Cheap but not so cheerful
Hong Kong clothing brands are out of fashion with Chinese consumers. That diminished appeal was epitomised last week by how little attention was given to a proposed takeover of one of the city’s biggest casual wear labels.
The apparel brand in question – Giordano – is currently wrestling with a takeover attempt by CTF Enterprise, the family business that controls China’s biggest jewellery retailer Chow Tai Fook.
Giordano was a major name in China 30 years ago at a time when the country was opening up its retail sector to overseas investors. In 1992 the Hong Kong firm launched its first few stores in Guangzhou and Shenzhen and its casualwear was the embodiment of cool for younger mainlanders of that generation. In the same year Giordano went public in Hong Kong. Unsurprisingly, its rapidly growing operation in China was touted as its biggest selling point.
The Hong Kong firm also has a history of unlikely bedfellows as major shareholders. For a lengthy period it counted as key players on its stock register: Jimmy Lai, an outspoken media tycoon detained since last year on national security allegations; China Resources Enterprise (now CR Beer), which started life as a trading front for the Communist Party’s commercial activities in Hong Kong (see WiC565); and Julian Robertson’s Tiger Global hedge fund.

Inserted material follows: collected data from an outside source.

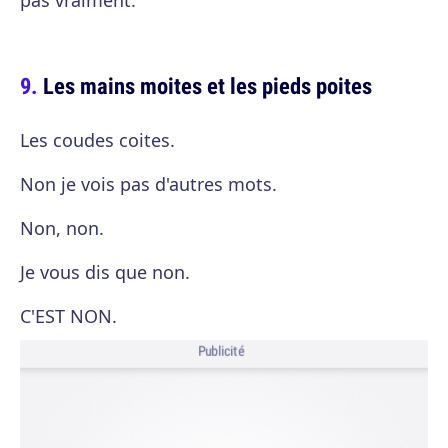
pas vraiment.
Les mains moites et les pieds poites
Les coudes coites.
Non je vois pas d'autres mots.
Non, non.
Je vous dis que non.
C'EST NON.
Publicité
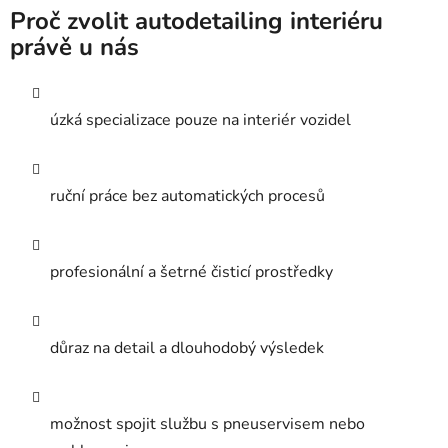
Proč zvolit autodetailing interiéru
právě u nás
úzká specializace pouze na interiér vozidel
ruční práce bez automatických procesů
profesionální a šetrné čisticí prostředky
důraz na detail a dlouhodobý výsledek
možnost spojit službu s pneuservisem nebo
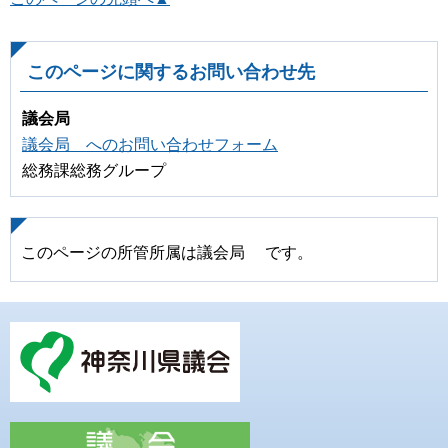
このページに関するお問い合わせ先
議会局
議会局 へのお問い合わせフォーム
総務課総務グループ
このページの所管所属は議会局 です。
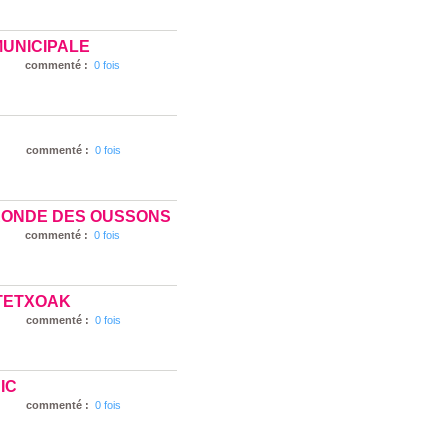
MUNICIPALE
commenté :
0 fois
commenté :
0 fois
RONDE DES OUSSONS
commenté :
0 fois
TETXOAK
commenté :
0 fois
IC
commenté :
0 fois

Giordano was cofounded in 1981 by Lai. Fund managers who later bought into the IPO were hopeful its joint venture partner and shareholder China Resources would then help the Hong Kong brand expand aggressively into mainland China. Then Lai’s relationship with the Chinese government broke down after he ventured into the media business. He resigned as the firm’s chairman in 1994 after Giordano’s Beijing branch was shut down by the government for business licencing breaches. Since then Lai, China Resources and Tiger Global have all substantially reduced their stakes in Giordano.
That’s meant that the shareholding structure has been increasingly fragmented, without a controlling investor for some time. In 2006 the company said Fast Retailing, the parent firm of Uniqlo, a Japanese giant, had sounded it out over a takeover proposal but the offer was quickly rebuffed by Giordano management.
By this stage, the brand’s trendy appeal had already begun to fade among younger Chinese, who were gravitating towards more fashionable international brands.
CTF Enterprise stoked widespread speculation it planned to buy Giordano in 2011, following the revelation that the privately-held investment firm had acquired a 14% stake. The Cheng family behind CTF, which also controls Hong Kong blue-chip property firm New World Development, has been upping its position in Giordano ever since. And last week it finally tabled a proposal to acquire the 75% of the fashion firm it doesn’t already own.
The deal could be worth as much as $326 million, with the Cheng family making clear that it’s not planning to delist Giordano nor force a change in the company’s management. A general offer, it said, had only been triggered because its recent investments in Giordano have touched a regulatory threshold that requires it to make a full takeover bid.
So why is CTF so interested in control at Giordano? Some analysts have raised the prospect that the Cheng family could find synergies between its retail network and that of Chow Tai Fook, its jewellery business. Minor shareholders, however may need more convincing to sell their holdings.
The second biggest shareholder today is stock market activist David Webb, who owns about 5%. According to him, the Cheng offer is far below ‘fair value’ and the bid is an attempt to preclude a more competitive process by allowing CTF to reach a controlling interest before the retail sector recovers from the Covid-19 pandemic.
“Management should invite competing offers. Let the action begin,” he demanded on Twitter.
Webb will be hoping that Giordano can attract a few rival bidders. Otherwise CTF is going to swoop on the company in an ‘everything must go’ moment that every bargain hunter dreams of.